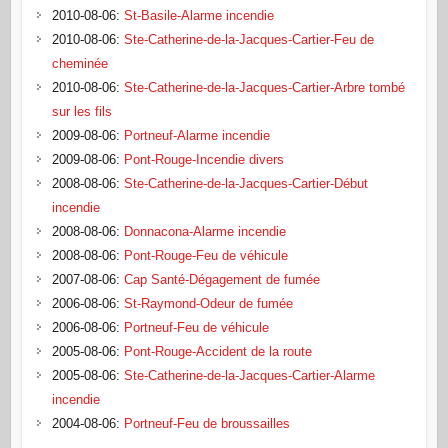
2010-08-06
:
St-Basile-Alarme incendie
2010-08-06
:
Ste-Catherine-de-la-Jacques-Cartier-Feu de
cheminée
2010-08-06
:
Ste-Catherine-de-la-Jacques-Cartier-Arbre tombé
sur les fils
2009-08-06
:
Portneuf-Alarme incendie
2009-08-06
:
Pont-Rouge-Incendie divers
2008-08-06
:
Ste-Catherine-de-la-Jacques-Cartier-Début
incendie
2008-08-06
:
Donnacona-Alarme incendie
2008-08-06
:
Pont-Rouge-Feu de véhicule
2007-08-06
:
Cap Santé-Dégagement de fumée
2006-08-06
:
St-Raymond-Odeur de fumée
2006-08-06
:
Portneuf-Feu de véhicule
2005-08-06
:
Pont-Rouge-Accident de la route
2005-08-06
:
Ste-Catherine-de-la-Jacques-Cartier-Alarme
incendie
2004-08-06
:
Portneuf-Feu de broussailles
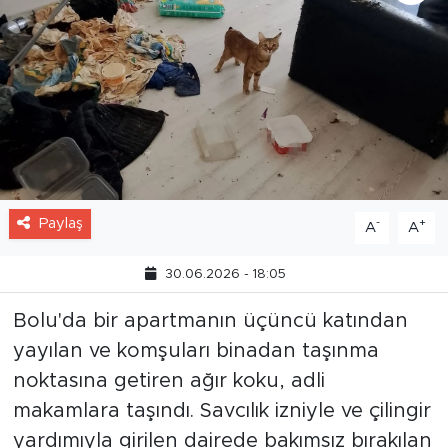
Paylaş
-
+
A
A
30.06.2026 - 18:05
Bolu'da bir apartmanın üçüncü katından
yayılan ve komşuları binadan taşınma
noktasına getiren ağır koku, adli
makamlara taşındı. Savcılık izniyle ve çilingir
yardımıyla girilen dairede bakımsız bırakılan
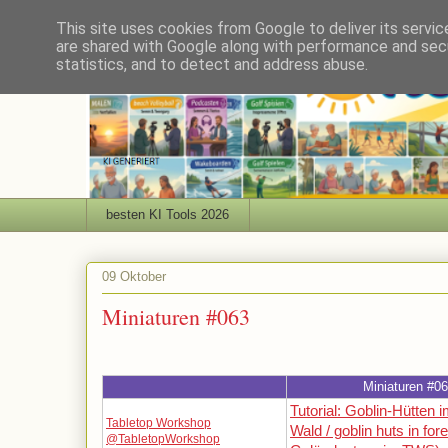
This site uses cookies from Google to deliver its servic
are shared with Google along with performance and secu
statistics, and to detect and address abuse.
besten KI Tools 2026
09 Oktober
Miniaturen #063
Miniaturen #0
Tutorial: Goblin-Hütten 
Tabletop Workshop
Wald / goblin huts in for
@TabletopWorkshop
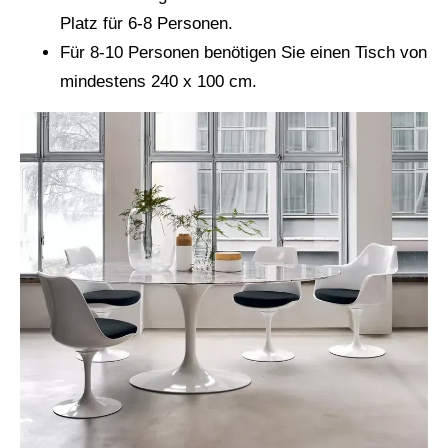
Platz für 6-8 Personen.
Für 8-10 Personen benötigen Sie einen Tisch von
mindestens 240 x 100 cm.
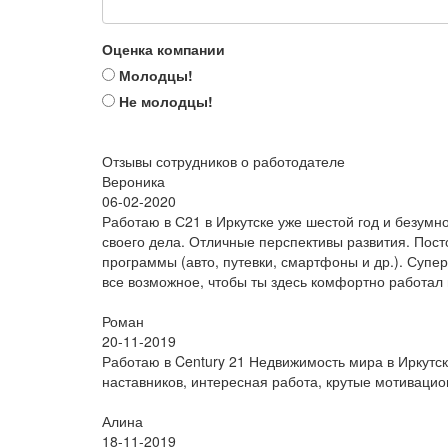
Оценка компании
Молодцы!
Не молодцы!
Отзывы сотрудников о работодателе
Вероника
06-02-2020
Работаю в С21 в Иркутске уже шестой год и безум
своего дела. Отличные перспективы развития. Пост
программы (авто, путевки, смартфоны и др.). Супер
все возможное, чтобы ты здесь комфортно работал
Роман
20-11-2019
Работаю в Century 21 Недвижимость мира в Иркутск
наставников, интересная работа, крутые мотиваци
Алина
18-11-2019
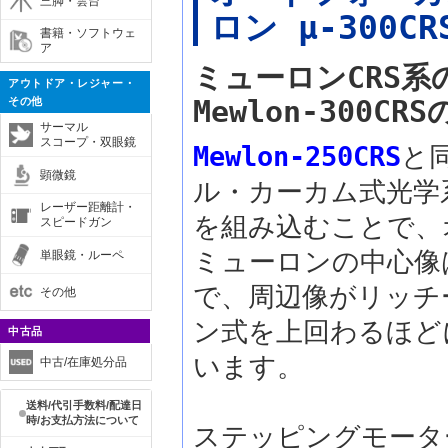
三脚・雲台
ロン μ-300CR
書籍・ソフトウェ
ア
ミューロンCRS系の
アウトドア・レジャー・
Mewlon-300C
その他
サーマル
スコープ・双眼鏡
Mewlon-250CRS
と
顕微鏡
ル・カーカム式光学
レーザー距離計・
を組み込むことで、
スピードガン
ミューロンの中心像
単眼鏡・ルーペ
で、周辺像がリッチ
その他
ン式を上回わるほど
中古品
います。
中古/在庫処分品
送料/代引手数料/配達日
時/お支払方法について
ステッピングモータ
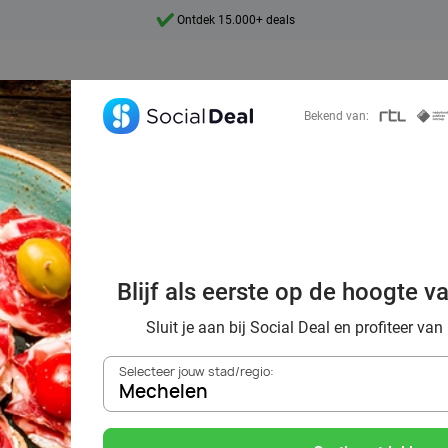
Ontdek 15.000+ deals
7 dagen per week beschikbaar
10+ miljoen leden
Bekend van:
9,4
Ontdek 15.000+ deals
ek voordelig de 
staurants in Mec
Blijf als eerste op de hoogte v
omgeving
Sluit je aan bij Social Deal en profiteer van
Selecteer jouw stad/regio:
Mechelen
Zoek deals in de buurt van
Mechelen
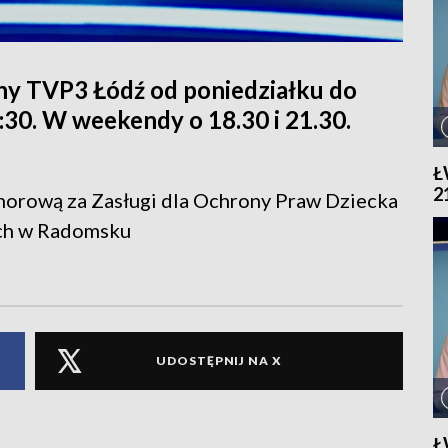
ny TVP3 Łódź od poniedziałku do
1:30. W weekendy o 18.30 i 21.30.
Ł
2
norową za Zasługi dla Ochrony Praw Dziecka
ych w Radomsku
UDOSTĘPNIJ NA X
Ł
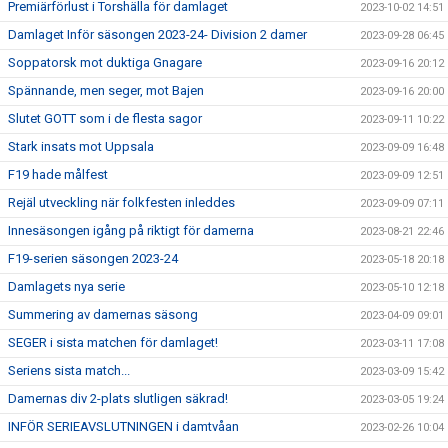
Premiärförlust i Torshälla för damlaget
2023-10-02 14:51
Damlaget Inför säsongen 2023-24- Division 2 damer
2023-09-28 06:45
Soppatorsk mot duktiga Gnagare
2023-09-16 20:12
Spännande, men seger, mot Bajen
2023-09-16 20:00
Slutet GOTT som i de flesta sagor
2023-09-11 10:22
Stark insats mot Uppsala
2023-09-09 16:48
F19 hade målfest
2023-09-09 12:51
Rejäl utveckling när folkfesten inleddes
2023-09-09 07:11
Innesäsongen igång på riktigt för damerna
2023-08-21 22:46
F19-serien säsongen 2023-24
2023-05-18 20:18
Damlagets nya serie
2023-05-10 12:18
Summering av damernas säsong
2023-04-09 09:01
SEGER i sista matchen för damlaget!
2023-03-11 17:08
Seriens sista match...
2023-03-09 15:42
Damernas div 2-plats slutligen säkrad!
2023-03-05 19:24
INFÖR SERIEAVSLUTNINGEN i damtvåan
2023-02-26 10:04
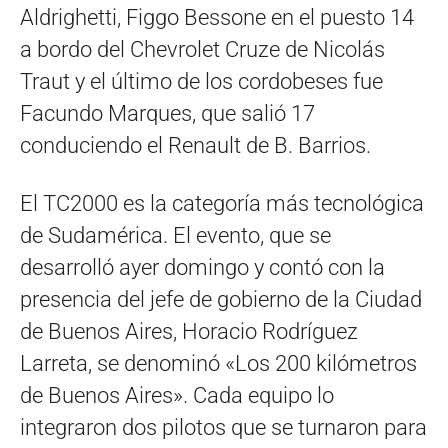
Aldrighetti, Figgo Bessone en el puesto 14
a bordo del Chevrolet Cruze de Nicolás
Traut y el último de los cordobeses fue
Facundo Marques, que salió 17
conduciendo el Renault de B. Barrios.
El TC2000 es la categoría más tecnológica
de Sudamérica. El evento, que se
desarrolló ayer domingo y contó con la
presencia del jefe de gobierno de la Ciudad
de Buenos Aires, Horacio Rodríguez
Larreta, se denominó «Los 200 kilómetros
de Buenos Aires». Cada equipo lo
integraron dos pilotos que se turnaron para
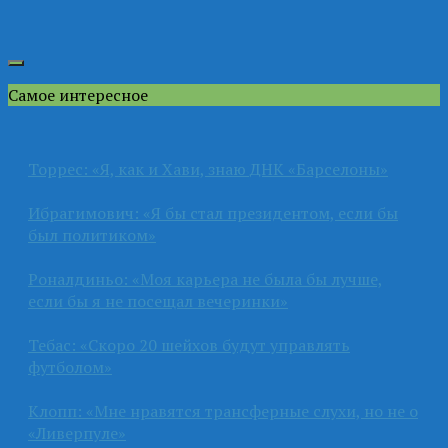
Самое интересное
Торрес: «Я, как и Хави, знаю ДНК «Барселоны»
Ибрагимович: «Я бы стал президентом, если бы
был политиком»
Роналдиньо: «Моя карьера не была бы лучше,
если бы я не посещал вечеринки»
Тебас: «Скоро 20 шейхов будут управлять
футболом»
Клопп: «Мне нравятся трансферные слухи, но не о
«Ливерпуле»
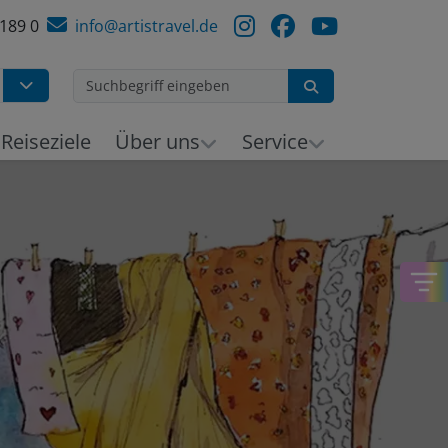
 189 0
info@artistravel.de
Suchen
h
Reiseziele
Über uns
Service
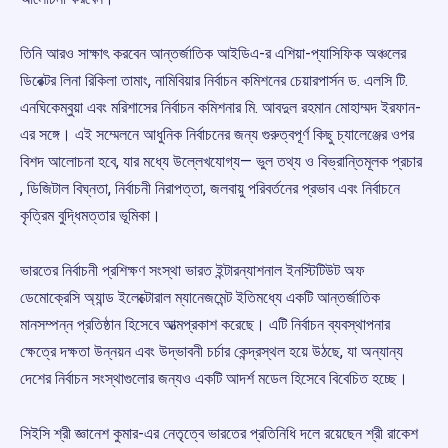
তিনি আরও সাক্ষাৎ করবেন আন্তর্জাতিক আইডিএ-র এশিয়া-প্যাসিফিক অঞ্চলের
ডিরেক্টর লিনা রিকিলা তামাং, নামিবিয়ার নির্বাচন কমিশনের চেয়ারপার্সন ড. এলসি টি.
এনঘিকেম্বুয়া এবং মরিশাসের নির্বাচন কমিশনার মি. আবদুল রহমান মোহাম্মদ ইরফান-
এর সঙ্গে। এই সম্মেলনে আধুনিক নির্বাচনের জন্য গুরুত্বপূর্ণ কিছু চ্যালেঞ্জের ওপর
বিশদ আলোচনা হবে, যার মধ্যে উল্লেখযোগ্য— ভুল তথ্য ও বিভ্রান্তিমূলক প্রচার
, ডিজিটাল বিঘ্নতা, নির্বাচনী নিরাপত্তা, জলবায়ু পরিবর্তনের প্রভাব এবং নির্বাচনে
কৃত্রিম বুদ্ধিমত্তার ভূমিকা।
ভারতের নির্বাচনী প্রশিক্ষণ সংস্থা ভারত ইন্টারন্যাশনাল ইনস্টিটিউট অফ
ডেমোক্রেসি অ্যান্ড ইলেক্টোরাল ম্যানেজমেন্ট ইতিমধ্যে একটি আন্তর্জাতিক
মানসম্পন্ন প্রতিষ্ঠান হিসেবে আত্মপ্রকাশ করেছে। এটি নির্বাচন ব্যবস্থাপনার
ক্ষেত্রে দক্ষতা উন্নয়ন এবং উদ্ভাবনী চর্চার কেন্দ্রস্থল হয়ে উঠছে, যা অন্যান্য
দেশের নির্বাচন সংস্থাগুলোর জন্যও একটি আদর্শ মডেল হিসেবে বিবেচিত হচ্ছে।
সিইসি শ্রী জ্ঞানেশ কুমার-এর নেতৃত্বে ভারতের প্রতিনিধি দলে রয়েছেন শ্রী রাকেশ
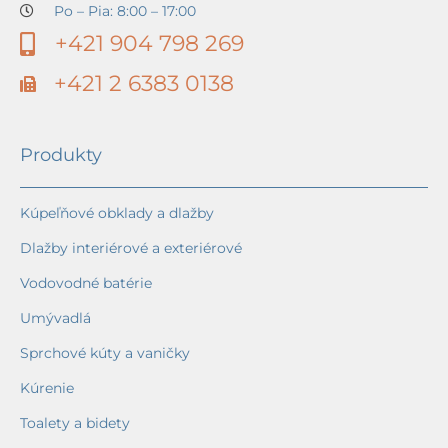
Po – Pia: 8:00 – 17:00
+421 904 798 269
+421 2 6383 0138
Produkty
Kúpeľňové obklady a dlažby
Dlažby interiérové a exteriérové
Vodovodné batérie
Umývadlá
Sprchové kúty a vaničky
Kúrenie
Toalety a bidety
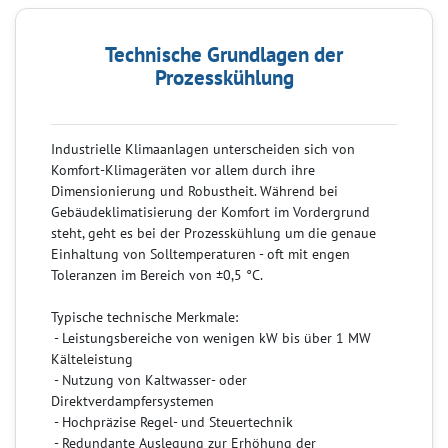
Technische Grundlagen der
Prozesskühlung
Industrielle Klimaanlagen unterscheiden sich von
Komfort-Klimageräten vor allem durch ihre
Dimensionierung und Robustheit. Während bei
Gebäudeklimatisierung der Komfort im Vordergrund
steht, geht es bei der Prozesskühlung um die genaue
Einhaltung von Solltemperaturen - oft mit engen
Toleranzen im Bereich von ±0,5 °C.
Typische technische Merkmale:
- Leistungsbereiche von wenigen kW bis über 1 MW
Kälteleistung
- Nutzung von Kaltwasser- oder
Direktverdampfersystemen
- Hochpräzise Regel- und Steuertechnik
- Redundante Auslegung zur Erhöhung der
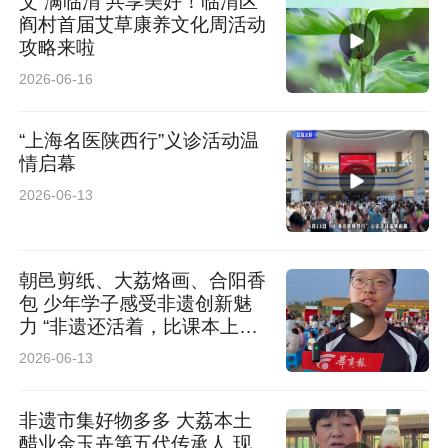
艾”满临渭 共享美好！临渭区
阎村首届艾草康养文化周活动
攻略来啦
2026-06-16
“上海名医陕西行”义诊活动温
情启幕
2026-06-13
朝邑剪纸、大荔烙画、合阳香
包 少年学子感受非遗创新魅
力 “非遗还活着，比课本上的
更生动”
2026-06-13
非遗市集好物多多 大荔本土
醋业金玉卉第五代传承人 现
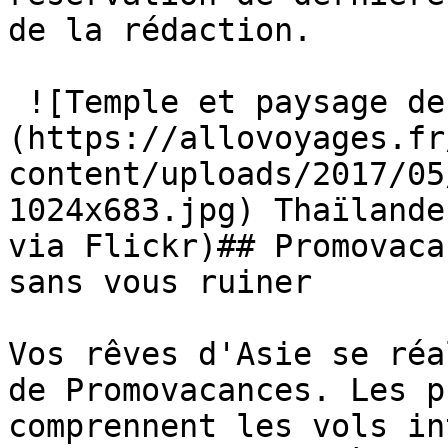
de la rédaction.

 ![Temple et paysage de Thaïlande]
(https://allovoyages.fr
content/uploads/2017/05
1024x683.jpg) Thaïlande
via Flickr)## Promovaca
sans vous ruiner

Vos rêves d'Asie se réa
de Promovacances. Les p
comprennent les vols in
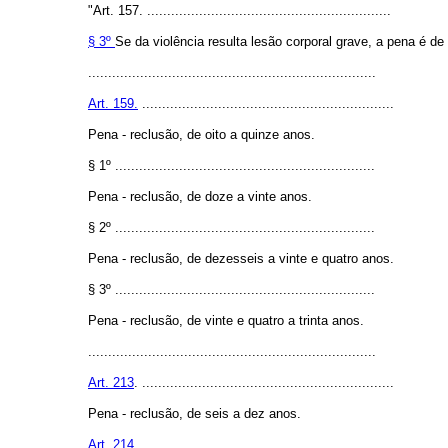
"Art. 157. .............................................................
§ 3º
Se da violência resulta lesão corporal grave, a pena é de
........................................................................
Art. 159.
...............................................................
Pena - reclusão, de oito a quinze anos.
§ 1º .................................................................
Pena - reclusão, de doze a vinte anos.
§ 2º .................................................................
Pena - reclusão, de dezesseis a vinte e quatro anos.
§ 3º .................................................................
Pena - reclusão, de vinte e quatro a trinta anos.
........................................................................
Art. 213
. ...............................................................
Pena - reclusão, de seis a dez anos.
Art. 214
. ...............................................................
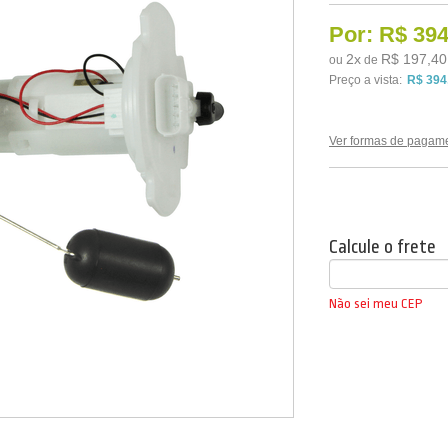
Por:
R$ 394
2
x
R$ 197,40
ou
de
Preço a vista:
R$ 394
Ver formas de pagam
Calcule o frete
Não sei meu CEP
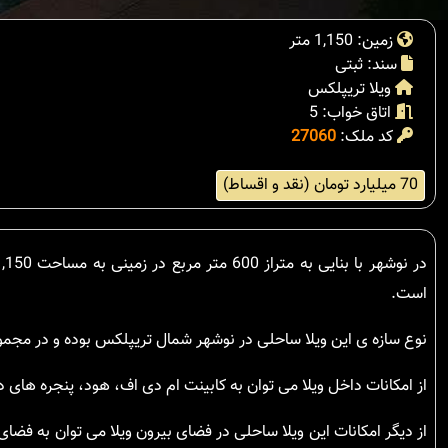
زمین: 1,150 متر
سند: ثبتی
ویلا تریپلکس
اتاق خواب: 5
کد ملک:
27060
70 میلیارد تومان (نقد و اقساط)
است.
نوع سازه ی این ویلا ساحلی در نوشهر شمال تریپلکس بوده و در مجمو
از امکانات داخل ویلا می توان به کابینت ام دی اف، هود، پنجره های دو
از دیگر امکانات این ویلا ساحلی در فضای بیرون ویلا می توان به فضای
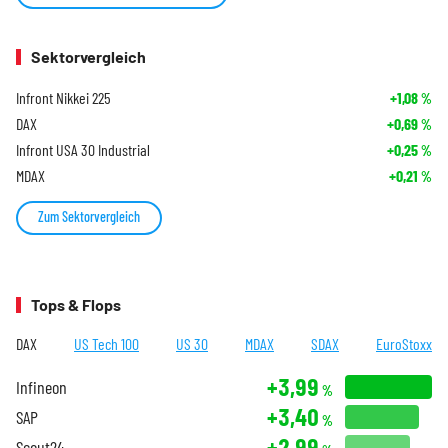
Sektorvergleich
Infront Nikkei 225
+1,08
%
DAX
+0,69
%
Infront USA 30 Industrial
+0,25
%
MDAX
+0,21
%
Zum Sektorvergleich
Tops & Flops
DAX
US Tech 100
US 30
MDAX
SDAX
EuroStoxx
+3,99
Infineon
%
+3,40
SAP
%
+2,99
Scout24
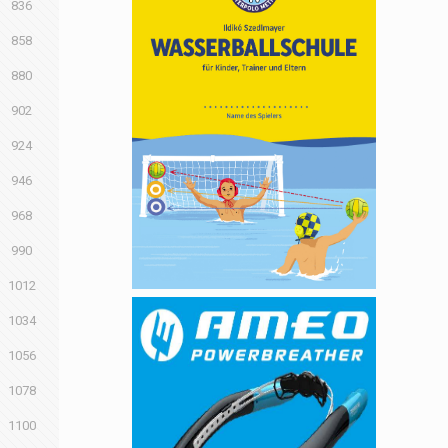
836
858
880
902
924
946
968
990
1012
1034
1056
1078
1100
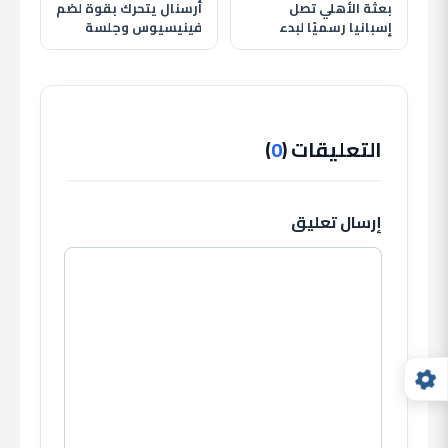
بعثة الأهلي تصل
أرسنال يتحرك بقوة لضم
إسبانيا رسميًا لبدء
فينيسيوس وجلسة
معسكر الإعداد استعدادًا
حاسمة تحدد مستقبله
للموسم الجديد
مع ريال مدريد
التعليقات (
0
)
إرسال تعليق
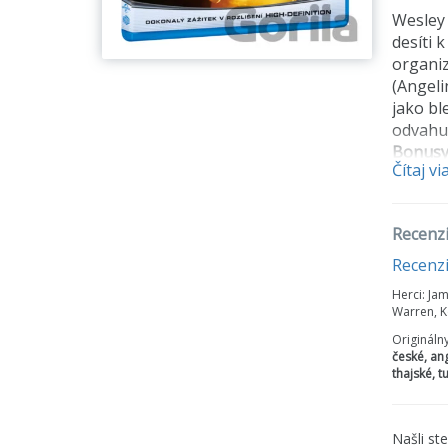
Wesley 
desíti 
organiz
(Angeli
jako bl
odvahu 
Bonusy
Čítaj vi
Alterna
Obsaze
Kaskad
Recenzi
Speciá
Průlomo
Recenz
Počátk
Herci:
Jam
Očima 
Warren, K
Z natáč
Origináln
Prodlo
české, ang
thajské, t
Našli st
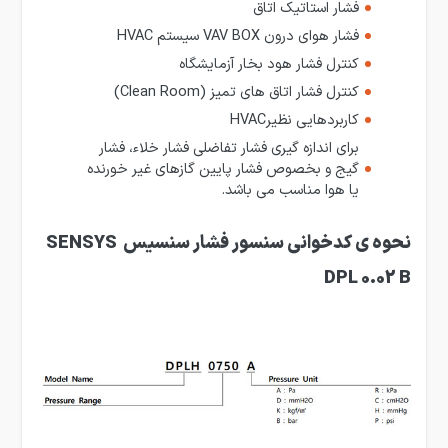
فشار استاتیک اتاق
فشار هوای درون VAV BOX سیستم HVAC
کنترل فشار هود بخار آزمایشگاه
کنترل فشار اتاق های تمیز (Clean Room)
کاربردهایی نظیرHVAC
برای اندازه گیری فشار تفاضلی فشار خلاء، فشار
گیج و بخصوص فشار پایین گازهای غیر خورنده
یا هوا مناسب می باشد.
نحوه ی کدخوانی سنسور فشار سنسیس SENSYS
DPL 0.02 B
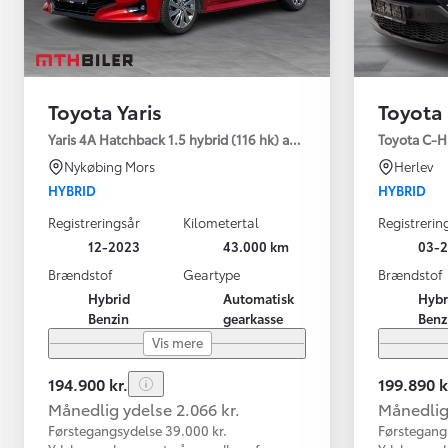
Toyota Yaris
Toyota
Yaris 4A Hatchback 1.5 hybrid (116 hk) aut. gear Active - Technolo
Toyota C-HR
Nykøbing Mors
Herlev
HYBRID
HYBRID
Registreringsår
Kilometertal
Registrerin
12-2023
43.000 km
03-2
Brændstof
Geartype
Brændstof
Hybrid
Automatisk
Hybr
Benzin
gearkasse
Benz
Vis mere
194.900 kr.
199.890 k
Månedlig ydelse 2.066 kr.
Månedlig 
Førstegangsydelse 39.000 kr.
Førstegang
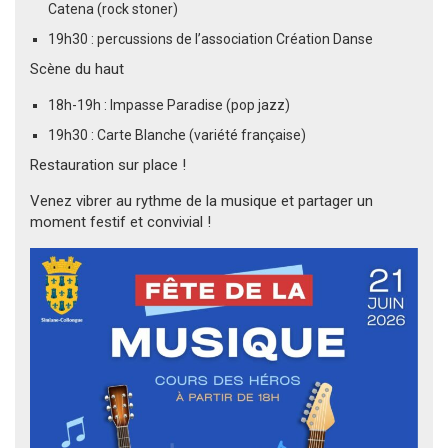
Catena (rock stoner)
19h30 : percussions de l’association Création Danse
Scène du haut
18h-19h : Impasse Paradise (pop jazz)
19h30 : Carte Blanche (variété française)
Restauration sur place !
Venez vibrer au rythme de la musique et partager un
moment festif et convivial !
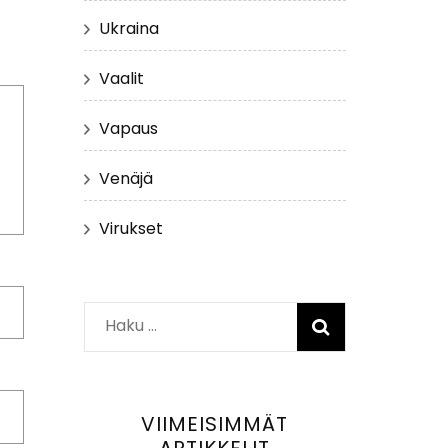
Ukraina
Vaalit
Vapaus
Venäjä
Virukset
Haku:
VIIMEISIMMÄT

* * * * * * *

## Task directions
Determine how many lines in the entries hold the string "Buenos". Write only the number.

## Written solution
2